To run the State of the Union demo app, run the following in the R console:

library(corporaexplorer)
run_sotu_app()

To run an alternative State of the Union app, organised by decade rather than by president, run the following in the R console:

library(corporaexplorer)
run_sotu_decade_app()

These two apps are created with the code below. The State of the Union texts and metadata are accessed through the sotu package.

Step 1: Preprocessing before “corporaexplorer”

Loading packages

library(sotu)
library(stringr)
library(corporaexplorer)

Creating data frame

## Merge data from 'sotu' package into one df
df <- sotu::sotu_meta
df$Text <- sotu::sotu_text %>%
    stringr::str_trim()

## Avoid clutter in corpus plot
# A. Distinguish between non-consecutive terms
df$president[97:100] <- "Grover Cleveland 1"
df$president[105:108] <- "Grover Cleveland 2"

# B. Get correct order of rows in data frame
    # in the cases where incumbent holds a final sotu before leaving office,
    # resulting in two sotus in one year
presidents <- unique(df$president)
df$president <- factor(df$president, levels = presidents)
df <- df[order(df$president),]
df$president <- as.character(df$president)

## Add decade variable for variation of app
df$decade <- stringr::str_sub(df$year, 1, 3) %>%
    paste0("0s")

# And add variable for informative document tab title in that app variation
df$for_tab_title <- paste(df$president, df$year)

Step 2: Creating app with “corporaexplorer”

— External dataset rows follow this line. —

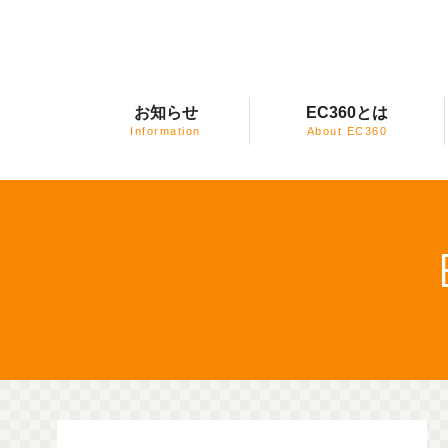
お知らせ
EC360とは
Information
About EC360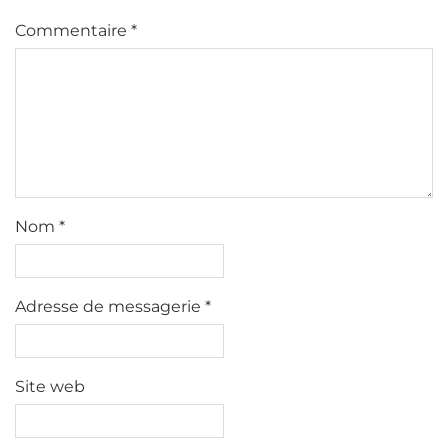
Commentaire
*
Nom
*
Adresse de messagerie
*
Site web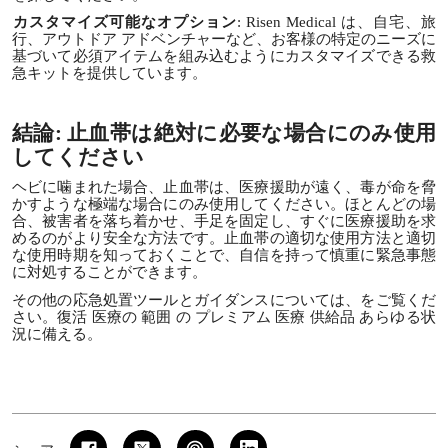
カスタマイズ可能なオプション
: Risen Medical は、自宅、旅
行、アウトドア アドベンチャーなど、お客様の特定のニーズに
基づいて必須アイテムを組み込むようにカスタマイズできる救
急キットを提供しています。
結論: 止血帯は絶対に必要な場合にのみ使用
してください
ヘビに噛まれた場合、止血帯は、医療援助が遠く、毒が命を脅
かすような極端な場合にのみ使用してください。ほとんどの場
合、被害者を落ち着かせ、手足を固定し、すぐに医療援助を求
めるのがより安全な方法です。止血帯の適切な使用方法と適切
な使用時期を知っておくことで、自信を持って慎重に緊急事態
に対処することができます。
その他の応急処置ツールとガイダンスについては、をご覧くだ
さい。
復活 医療の 範囲 の プレミアム 医療 供給品
あらゆる状
況に備える。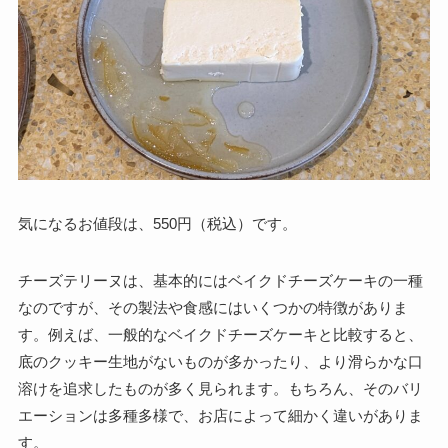
気になるお値段は、550円（税込）です。
チーズテリーヌは、基本的にはベイクドチーズケーキの一種
なのですが、その製法や食感にはいくつかの特徴がありま
す。例えば、一般的なベイクドチーズケーキと比較すると、
底のクッキー生地がないものが多かったり、より滑らかな口
溶けを追求したものが多く見られます。もちろん、そのバリ
エーションは多種多様で、お店によって細かく違いがありま
す。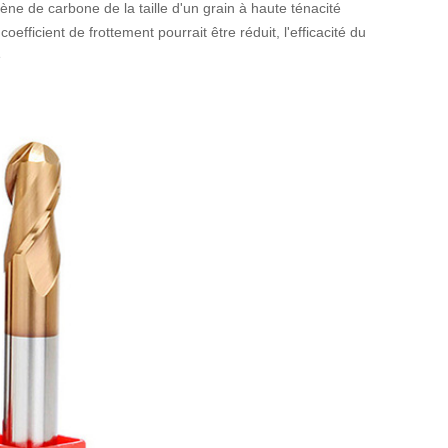
ène de carbone de la taille d'un grain à haute ténacité
efficient de frottement pourrait être réduit, l'efficacité du
é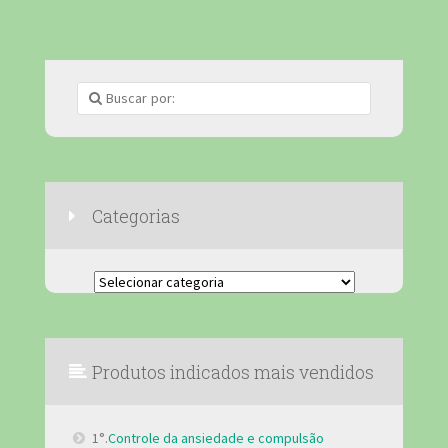
Categorias
Categorias
Produtos indicados mais vendidos
1°.
Controle da ansiedade e compulsão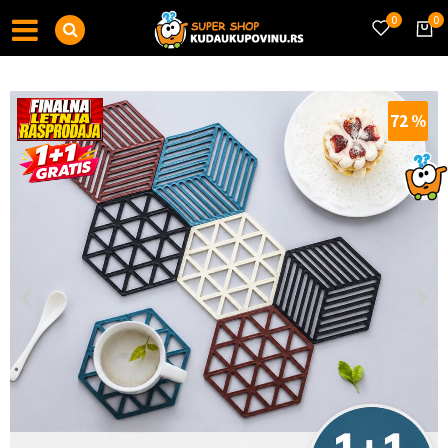
0
0
72
%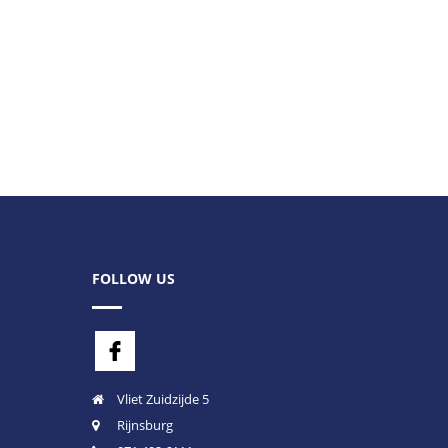
FOLLOW US
Vliet Zuidzijde 5
Rijnsburg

App 1: State of the Union addresses grouped by president

Create ‘corporaexplorerobject’

corpus <- prepare_data(
    df,                                # the data frame created above
    date_based_corpus = FALSE,         # dates are not the organising principle in the corpus
    grouping_variable = "president",   # group the sotu addresses by president

# The remaining arguments are not strictly necessary, but we use them to fine-tune
      # how the corpus will be presented in the app

    within_group_identifier = "year",  # The tab header in document view will then be e.g. 
                                         # "Theodore Roosevelt – 1901"
    columns_doc_info =                 # metadata to be included in a "Document info" tab,
        colnames(df)[1:5],               # in this case the first five columns in the data frame
    tile_length_range = c(2, 10),      # fine-tuning the length of the tiles representing
                                         # the length of the addrsses
    use_matrix = FALSE                 # we don't create a document term matrix, as the corpus
                                         # is very small and searches will be fast anyway
)

Run app

explore(corpus)

App 2: State of the Union addresses grouped by decade

By just changing two arguments (or even one), we create an app with a quite different organisation of the texts.

corpus <- prepare_data(
    df,
    date_based_corpus = FALSE,
    grouping_variable = "decade",                # change grouping variable
    within_group_identifier = "for_tab_title",   # adjust tab header in document view
    columns_doc_info =
        colnames(df)[1:5],
    tile_length_range = c(2, 10),
    use_matrix = FALSE
)
explore(corpus)

Examples of app adjustments

See the documentation for explore() for all runtime options.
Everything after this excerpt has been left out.